__Exercise objective__
Transcribe the listing below word for word but skip its images.
━━━ Data extract
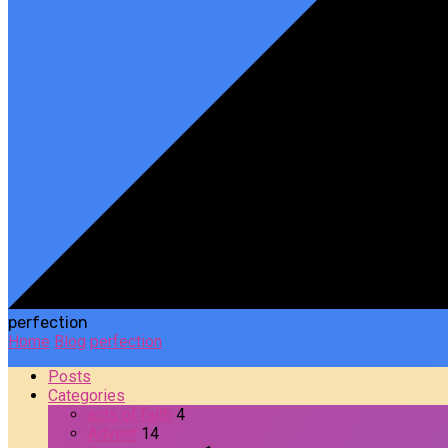
perfection
Home
Blog
perfection
Posts
Categories
acts of faith
4
Advent
14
━━━━━━
__Exercise response__
perfection
Home
Blog
perfection
Posts
Categories
acts of faith
4
Advent
14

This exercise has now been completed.